Konfessionen treffen aufeinander
Beim Betreten des alten Friedhofs von Aarburg wird klar, wie das Projekt aussieht. Seitlich an der Mauer des Friedhofs baute die Gemeinde insgesamt acht Tiefbeete aus Holz in den Boden, vier auf der rechten und vier auf der linken Seite sowie zwei offene Beete an der Mauer. Dazwischen ist ein frisch gemachter Kiesweg. Das Holz ist so neu, dass es einem an diesem grauen Tag beinahe blendet. Und dennoch ist es schon seit Herbst 2021 da. «Der Bau hat sich wegen der Pandemie und der stark wechselnden Wetterverhältnisse verschoben», erklärt Bill dazu.
Die Eingebung zum Projekt hatte Bill, als er im Bibelgarten in Gossau im Kanton St. Gallen war. «Die Stille in diesem Garten tut echt gut», beschreibt der evangelische Methodist seine Erfahrung. Er war so dermassen vom Konzept begeistert, dass er etwas ähnliches auch in Aarburg umsetzen wollte. Denn er findet, einen Platz der Ruhe brauche es in der immer schnelllebiger werdenden Gesellschaft immer. Die Gemeinde verwies darauf, dass auch die anderen Religionen einen Platz finden sollten. Das hielt Bill für angemessen, spann den Gedanken weiter und fand schlussendlich den Kompromiss: ein Religionsgarten, den es in solcher Form in der Schweiz noch gar nicht gibt. Also hat er die Zügel in die Hand genommen, seine Pläne der evangelisch-methodistischen Kirchgemeinde Rothrist vorgeschlagen und dabei einen «Volltreffer» gelandet, wie er sagt. Denn die Idee ist bei Glaubenskolleginnen und Glaubenskollegen auf offene Ohren gestossen. Nun gilt es, die Vertreterinnen und Vertreter aus den anderen christlichen Strömungen und Konfessionen zu überzeugen. Das ist gemäss Bill nicht immer einfach. Aber: «Menschen aus den jüdischen und muslimischen Gemeinden sind sehr offen und haben sich bereit erklärt, beim Projekt mitzuwirken», erzählt der Möbelhändler.
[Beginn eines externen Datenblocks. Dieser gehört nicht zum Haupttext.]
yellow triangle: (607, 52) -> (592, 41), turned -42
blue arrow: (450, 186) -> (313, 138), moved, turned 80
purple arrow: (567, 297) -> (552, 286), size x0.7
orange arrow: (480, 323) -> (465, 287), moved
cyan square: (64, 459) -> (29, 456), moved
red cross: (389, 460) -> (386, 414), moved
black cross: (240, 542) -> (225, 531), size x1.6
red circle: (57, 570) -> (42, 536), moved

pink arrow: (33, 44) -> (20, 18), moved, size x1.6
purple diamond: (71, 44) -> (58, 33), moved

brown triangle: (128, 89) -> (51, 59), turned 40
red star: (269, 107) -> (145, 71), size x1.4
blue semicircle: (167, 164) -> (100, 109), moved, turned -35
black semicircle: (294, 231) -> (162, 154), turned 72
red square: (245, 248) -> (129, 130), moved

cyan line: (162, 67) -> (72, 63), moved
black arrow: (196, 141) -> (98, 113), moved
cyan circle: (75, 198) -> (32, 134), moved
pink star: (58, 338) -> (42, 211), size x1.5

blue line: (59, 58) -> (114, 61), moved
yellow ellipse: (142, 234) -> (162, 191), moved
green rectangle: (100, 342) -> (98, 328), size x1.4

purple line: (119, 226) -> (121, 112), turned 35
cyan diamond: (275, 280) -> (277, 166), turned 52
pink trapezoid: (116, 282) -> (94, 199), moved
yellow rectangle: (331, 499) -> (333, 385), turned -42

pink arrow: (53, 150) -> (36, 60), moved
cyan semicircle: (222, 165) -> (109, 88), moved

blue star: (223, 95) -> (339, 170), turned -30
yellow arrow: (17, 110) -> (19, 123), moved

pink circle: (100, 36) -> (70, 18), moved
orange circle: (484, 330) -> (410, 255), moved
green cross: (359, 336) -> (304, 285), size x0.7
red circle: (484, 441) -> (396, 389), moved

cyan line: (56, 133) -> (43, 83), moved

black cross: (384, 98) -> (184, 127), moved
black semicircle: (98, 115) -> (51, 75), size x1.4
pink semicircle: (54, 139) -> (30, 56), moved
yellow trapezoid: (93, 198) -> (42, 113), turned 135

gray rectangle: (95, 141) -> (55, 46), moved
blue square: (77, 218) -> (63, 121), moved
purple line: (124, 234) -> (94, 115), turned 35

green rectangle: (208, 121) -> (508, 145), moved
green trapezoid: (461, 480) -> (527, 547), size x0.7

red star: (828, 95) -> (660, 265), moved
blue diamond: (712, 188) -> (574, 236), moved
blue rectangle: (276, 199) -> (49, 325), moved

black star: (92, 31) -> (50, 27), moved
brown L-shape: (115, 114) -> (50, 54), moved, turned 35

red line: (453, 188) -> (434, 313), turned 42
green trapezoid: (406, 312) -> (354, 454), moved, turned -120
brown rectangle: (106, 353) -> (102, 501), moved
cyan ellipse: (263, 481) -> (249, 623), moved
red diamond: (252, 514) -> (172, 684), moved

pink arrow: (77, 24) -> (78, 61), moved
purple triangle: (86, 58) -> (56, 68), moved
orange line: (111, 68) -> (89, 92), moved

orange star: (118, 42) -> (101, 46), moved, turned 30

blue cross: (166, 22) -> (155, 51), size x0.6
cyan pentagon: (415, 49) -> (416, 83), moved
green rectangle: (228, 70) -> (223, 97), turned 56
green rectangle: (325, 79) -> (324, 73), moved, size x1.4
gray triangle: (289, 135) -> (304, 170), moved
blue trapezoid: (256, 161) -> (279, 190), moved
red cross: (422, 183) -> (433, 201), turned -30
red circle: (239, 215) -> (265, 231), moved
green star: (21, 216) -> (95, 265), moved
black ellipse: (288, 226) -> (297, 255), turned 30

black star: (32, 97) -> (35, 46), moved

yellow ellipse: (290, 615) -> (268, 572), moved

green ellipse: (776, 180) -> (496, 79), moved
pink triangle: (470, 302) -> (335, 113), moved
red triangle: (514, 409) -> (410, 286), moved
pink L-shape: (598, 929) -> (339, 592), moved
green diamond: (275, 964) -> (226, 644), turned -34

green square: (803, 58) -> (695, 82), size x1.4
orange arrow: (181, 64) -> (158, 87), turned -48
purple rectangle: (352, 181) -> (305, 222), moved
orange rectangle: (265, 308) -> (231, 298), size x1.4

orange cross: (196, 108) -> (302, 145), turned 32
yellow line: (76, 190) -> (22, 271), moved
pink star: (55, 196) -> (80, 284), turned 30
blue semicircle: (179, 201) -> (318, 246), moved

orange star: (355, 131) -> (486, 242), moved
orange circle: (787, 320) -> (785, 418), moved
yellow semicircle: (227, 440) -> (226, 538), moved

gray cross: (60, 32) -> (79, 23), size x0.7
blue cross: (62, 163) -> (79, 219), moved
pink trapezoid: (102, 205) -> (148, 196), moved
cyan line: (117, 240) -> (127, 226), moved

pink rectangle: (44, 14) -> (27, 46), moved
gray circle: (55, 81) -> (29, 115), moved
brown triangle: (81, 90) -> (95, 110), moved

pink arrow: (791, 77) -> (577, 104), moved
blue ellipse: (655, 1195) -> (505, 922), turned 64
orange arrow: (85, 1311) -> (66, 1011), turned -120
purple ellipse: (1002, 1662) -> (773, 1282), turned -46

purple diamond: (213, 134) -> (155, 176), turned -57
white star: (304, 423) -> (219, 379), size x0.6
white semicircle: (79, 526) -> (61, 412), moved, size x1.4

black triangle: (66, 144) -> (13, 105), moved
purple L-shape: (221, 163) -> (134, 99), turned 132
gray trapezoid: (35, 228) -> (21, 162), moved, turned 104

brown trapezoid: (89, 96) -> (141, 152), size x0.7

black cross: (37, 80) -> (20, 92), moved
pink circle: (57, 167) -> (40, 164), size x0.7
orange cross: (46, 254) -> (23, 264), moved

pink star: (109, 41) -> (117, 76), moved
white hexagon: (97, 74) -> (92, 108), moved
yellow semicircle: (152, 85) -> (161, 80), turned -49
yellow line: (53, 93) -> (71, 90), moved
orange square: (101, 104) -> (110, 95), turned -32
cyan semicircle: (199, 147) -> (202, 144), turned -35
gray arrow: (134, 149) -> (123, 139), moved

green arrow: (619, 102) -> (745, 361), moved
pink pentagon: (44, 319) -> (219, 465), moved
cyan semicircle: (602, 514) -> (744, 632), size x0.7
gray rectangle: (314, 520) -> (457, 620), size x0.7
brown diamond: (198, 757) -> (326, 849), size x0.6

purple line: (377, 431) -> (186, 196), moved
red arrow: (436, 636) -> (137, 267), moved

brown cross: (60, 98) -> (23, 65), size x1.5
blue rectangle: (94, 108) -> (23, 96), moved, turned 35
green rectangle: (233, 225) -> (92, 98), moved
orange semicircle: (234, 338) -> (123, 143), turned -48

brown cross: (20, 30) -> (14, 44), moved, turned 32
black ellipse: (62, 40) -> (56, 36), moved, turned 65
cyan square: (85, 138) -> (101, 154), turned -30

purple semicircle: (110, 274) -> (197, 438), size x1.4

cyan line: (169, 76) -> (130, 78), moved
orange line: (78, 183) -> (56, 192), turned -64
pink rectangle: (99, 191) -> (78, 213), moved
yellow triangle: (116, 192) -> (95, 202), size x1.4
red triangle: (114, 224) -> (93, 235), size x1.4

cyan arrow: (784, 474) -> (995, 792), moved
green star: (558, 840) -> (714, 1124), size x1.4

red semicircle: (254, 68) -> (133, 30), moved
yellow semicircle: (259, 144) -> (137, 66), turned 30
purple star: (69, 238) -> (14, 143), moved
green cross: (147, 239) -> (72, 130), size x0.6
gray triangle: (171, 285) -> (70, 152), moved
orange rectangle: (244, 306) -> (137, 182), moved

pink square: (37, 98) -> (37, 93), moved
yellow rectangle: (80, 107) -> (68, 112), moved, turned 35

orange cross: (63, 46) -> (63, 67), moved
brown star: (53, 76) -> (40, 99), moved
Im Mai und Juni wird bepflanzt
Beim Projekt mitzuwirken heisst auch den Garten aktiv mitzugestalten. Denn es soll ein Gemeinschaftsprojekt werden, in dem Menschen aus den verschiedensten Kulturkreisen zusammenarbeiten. Um den interreligiösen Aspekt zu festigen und die Organisation zu vereinfachen, gründete Bill im Februar den Verein «Religionsgarten Aarburg», dem man unabhängig von Religion und Wohnort beitreten kann. Sinn ist es, dass die zurzeit 20 Mitglieder des Vereins die Beete in Gruppen hegen und pflegen.
Bill hat für das Projekt in diesem Jahr einen Betrag von 13000 Franken budgetiert, wovon er die Hälfte zusammengetragen hat. Der Verein finanziert sich über Spenden und Mitgliederbeiträge. Die Beete werden am 7. und 21. Mai sowie am 4. und 18. Juni bepflanzt. Die offizielle Eröffnung findet unter Leitung der Gemeinde Aarburg am 25. August statt.